Em um relatório apresentado hoje, o grupo apontou para crimes de guerras cometidos tanto por Israel quanto por grupos armados palestinos na Faixa de Gaza. A comissão também criticou o lançamento de foguetes por Israel e de morteiros, frequentemente usados por grupos palestinos como o Hamas. “O fato de Israel não rever a prática de foguetes, nem depois que os efeitos sob os civis são evidentes, levanta a questão se isso faz parte de uma política ampla aprovada pelos mais altos níveis do governo israelense”, ressaltou o grupo da ONU.

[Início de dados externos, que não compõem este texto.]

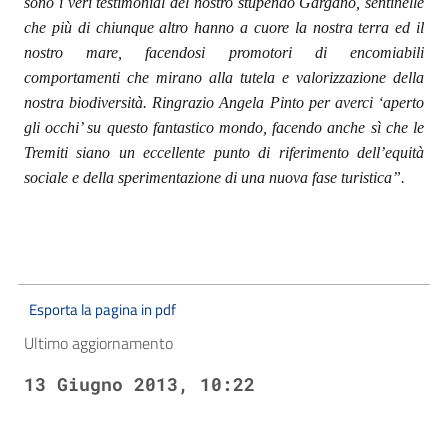
sono i veri testimonial del nostro stupendo Gargano, sentinelle
che più di chiunque altro hanno a cuore la nostra terra ed il
nostro mare, facendosi promotori di encomiabili
comportamenti che mirano alla tutela e valorizzazione della
nostra biodiversità. Ringrazio Angela Pinto per averci ‘aperto
gli occhi’ su questo fantastico mondo, facendo anche sì che le
Tremiti siano un eccellente punto di riferimento dell’equità
sociale e della sperimentazione di una nuova fase turistica”.
Esporta la pagina in pdf
Ultimo aggiornamento
13 Giugno 2013, 10:22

De acordo com o relatório, durante os 51 dias de confronto em Gaza, foram mortos 1.462 civis palestinos, sendo um terço deles criança. Do lado israelense, seis pessoas morreram. A comissão demonstrou preocupação com o uso constante de armas com “vasta capacidade de matar e ferir” por Israel. “Mesmo não sendo ilegais, o uso em áreas densamente povoadas tem alta probabilidade de matar combatentes e civis de maneira indiscriminada”, relatou o grupo das Nações Unidas.
Em resposta, o governo israelense afirmou que o Conselho de Direitos Humanos da ONU nutre uma “singular obsessão por Israel”. O país também disse que o relatório é “motivado politicamente e moralmente imperfeito”, pois não faz distinção entre “o comportamento moral” adotado pelo Estado judaico e pelas “organizações terroristas” que enfrenta.
Por sua vez, um dos porta-vozes do Hamas, Sami Abu Zuhri, pediu que a Autoridade Nacional Palestina (ANP) apresente o relatório da ONU à Corte Penal Internacional (CPI) para processar Israel.